May and Toyota launch autonomous shuttle in Japan

  • December 9, 2024
  • Steve Rogerson
Three employees take a ride on the Toyota e-Palette, powered by May Mobility’s autonomous driving technology.

Michigan-based May Mobility has launched a corporate autonomous vehicle service that will use Toyota’s e-Palette mobility-as-a-service (MaaS) vehicle platform in Fukuoka, Japan.

At Toyota Motor Kyushu’s Miyata factory, the service is using a custom version of the e-Palette battery-electric vehicle and providing a transit option for factory employees and guests.

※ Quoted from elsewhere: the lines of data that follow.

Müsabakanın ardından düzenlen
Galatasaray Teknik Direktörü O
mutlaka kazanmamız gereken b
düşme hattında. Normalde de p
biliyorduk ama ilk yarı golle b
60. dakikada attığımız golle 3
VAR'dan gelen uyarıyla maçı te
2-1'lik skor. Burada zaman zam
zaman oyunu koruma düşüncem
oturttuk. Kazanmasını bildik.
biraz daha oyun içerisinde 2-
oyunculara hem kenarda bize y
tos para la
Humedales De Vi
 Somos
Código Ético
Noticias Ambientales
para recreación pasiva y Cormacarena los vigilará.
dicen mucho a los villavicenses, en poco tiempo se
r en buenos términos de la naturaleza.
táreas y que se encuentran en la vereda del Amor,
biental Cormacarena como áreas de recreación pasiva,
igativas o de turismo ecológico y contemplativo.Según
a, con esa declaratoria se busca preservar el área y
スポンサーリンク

In 2022, May Mobility was provided access to Toyota’s e-Palette platform to install its technologies, including its autonomous driving kit and multi-policy decision-making (MPDM) technology. To prove the technology’s capability, May Mobility performed testing and evaluation in Japan, demonstrating performance requirements and improved vehicle behaviour.

The e-Palette (toyotatimes.jp/en/spotlights/1057.html) is a battery-electric, MaaS vehicle platform. It comes pre-configured with leads for third-party autonomous driving kits, including spaces for sensors and computing systems.

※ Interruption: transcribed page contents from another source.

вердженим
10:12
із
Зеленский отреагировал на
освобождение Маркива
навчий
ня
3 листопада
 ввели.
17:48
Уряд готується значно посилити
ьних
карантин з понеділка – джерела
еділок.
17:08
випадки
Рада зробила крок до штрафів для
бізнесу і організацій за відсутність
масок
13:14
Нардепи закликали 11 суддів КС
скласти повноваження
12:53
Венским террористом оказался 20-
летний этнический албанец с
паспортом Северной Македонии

Using the data gathered from sensors around the vehicle, the MPDM technology will enable real-time reinforcement learning, assessing thousands of potential scenarios per second, even when encountering never-before-seen situations, allowing the technology to leverage artificial intelligence (AI) to improve continuously its driving capabilities during the course of the deployment.

“Our long-standing relationship with Toyota is key to driving innovation within the MaaS space and I’m excited to expand our autonomous vehicle product offering with the e-Palette’s larger, EV form factor,” said Edwin Olson, CEO of May Mobility. “Toyota’s e-Palette platform together with May Mobility’s technologies will help drive us towards our vision of greater transportation accessibility across Japan.”

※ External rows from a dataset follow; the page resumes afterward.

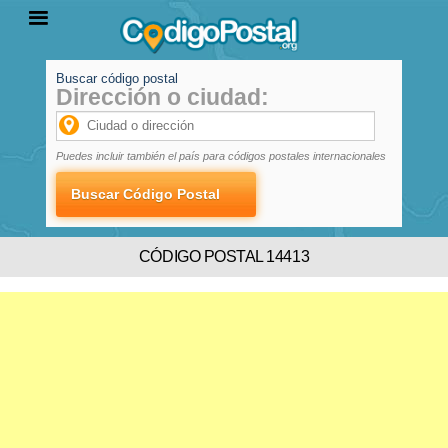
Buscar código postal
Dirección o ciudad:
INICIO
PROVINCIAS
LOCALIDADES
Puedes incluir también el país para códigos postales internacionales
CÓDIGO POSTAL 14413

The service at the factory provides an additional transportation option to employees and guests during regular business hours, Monday to Friday. The service route includes six stops at regular intervals through a designated zone or loop, starting from the southeast corner and continuing up and around the northern end of the facility before returning to its origin location. This is intended to serve as the first of a number of future deployments of e-Palette transportation services in Japan. Following local safety regulations, the e-Palette vehicles used in the factory will have an autonomous vehicle operator to supervise the vehicle’s autonomous driving.

The service at the factory is one of several operations planned for Japan this year. Monet Technologies (www.monet-technologies.com) is also participating in this project and will collaborate on additional services in the future. May Mobility will also work with its investor NTT for future service rollouts in Japan.

May Mobility has provided more than 400,000 rides in the USA and Japan, including deployments in Nagoya City, Japan; Ann Arbor and Detroit, Michigan; Grand Rapids, Minnesota; Miami, Florida; Arlington, Texas; Martinez, California; and Sun City, Arizona.

May Mobility (www.maymobility.com) is an autonomous driving technology company. Backed by partnerships with Toyota Motor and NTT, the company has completed more than 400,000 autonomy-enabled rides across 17 deployments worldwide.